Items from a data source
---

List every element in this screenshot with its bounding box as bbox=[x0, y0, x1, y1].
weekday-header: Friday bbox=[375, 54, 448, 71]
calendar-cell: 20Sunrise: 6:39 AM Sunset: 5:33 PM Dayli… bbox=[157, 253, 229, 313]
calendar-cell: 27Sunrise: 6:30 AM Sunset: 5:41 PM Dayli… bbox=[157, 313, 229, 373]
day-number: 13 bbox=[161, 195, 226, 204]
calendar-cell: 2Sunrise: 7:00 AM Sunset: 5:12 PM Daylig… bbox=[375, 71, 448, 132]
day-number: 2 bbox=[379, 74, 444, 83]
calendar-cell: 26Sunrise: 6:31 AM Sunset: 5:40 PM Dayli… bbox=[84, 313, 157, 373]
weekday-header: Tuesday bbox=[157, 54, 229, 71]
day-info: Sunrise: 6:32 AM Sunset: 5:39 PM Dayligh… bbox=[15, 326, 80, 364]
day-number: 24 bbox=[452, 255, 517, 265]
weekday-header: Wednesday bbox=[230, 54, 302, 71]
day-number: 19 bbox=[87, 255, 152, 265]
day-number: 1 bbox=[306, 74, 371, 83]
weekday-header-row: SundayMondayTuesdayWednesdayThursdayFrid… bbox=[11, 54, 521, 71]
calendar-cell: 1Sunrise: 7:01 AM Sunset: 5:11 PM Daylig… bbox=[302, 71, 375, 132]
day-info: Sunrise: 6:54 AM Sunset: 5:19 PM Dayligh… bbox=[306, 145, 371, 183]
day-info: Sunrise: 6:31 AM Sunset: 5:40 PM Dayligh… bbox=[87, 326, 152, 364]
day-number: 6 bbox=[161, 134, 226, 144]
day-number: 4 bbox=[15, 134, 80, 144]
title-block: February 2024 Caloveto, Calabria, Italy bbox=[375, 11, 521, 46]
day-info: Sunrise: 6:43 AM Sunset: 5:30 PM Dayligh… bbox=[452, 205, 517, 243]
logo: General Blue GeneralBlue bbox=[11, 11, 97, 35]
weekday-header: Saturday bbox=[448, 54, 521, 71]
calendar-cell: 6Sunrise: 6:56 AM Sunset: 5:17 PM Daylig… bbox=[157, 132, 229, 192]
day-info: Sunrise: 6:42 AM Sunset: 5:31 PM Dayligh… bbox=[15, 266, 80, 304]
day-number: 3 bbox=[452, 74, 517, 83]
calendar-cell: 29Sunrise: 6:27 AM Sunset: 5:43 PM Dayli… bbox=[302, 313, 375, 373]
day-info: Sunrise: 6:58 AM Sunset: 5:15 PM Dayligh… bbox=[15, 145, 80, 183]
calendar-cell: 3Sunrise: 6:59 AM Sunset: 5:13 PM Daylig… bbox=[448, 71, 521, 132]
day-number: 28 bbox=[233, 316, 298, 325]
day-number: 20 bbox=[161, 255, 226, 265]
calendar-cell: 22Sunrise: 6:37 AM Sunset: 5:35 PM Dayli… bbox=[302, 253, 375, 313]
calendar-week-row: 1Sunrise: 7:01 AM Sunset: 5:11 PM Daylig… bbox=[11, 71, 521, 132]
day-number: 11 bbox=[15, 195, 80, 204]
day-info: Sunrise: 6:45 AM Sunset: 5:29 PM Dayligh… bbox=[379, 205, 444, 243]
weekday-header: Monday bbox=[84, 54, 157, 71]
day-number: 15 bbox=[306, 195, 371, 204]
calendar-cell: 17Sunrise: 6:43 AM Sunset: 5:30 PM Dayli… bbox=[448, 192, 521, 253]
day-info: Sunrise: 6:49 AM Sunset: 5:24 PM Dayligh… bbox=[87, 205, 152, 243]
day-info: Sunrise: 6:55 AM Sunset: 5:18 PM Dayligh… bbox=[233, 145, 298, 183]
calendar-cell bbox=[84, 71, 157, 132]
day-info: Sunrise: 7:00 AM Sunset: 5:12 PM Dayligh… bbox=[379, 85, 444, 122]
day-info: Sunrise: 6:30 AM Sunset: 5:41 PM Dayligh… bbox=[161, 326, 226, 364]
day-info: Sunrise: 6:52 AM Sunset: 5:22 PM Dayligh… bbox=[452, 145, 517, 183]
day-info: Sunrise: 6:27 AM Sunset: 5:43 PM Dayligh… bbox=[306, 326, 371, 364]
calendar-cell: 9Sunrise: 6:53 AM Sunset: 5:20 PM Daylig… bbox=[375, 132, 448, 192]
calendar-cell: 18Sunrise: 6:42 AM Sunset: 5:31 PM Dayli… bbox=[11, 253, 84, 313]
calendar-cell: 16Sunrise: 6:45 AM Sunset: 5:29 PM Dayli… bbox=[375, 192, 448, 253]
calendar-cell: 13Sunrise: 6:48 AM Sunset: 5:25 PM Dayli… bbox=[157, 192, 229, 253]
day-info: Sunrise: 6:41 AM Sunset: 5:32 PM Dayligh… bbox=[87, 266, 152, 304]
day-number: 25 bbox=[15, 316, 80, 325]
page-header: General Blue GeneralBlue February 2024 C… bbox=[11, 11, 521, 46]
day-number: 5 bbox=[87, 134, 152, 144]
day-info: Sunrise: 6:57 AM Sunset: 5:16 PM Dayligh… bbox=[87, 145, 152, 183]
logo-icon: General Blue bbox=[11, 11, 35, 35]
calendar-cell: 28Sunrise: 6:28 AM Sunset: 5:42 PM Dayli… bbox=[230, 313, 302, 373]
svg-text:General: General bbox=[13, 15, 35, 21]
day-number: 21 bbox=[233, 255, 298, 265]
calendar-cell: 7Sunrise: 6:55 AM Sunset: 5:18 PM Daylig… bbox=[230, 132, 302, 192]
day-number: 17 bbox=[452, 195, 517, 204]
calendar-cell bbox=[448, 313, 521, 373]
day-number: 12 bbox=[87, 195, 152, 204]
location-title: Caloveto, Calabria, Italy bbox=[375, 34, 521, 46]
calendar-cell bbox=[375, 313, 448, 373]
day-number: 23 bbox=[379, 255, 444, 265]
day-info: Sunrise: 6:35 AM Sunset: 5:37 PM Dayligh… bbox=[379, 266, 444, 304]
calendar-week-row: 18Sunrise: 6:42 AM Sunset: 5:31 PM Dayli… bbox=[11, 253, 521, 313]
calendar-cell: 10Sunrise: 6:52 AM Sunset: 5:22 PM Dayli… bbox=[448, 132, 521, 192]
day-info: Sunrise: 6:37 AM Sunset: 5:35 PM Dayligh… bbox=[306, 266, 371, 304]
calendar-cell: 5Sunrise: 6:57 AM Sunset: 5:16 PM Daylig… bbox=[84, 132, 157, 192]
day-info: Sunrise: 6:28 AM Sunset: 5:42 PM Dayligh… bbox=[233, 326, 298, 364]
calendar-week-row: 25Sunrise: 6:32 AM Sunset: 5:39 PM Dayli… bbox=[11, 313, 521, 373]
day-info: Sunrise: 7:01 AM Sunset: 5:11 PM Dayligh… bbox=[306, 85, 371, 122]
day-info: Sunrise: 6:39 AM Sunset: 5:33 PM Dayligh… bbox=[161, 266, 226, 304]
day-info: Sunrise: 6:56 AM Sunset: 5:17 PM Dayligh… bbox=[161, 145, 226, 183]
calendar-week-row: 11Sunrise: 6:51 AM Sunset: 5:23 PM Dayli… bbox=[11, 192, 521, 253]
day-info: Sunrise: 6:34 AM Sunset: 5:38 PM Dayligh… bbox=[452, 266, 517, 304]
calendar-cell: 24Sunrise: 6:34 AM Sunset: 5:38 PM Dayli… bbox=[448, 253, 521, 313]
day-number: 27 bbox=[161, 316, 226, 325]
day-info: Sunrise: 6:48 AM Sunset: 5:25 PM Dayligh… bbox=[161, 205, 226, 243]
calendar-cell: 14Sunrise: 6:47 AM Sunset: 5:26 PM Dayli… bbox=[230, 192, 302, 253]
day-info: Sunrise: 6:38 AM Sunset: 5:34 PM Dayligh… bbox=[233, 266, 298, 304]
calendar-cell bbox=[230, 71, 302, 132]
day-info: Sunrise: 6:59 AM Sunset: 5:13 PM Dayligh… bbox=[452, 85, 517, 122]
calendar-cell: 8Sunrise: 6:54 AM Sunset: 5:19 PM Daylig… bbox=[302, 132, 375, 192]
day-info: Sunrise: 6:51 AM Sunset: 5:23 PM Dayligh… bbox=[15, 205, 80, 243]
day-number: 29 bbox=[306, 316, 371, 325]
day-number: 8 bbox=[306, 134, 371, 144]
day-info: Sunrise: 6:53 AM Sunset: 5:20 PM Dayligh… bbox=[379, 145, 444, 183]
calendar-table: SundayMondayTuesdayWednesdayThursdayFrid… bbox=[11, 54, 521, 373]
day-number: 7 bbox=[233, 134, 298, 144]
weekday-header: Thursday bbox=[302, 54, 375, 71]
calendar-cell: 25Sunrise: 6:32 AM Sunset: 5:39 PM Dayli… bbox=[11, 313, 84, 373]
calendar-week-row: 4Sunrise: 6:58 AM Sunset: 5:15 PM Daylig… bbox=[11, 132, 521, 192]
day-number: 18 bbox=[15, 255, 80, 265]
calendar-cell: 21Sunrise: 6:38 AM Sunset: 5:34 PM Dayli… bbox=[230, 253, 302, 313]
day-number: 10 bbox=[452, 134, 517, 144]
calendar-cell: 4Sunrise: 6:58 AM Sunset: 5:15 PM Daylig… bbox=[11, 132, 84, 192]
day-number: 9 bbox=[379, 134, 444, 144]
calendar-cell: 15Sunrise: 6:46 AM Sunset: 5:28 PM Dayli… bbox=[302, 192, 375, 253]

---

(TASK OBJECTIVE) Among the entries, find each line that includes the string "February" and copy it.

(ANSWER BELOW)
title-block: February 2024 Caloveto, Calabria, Italy bbox=[375, 11, 521, 46]
page-header: General Blue GeneralBlue February 2024 C… bbox=[11, 11, 521, 46]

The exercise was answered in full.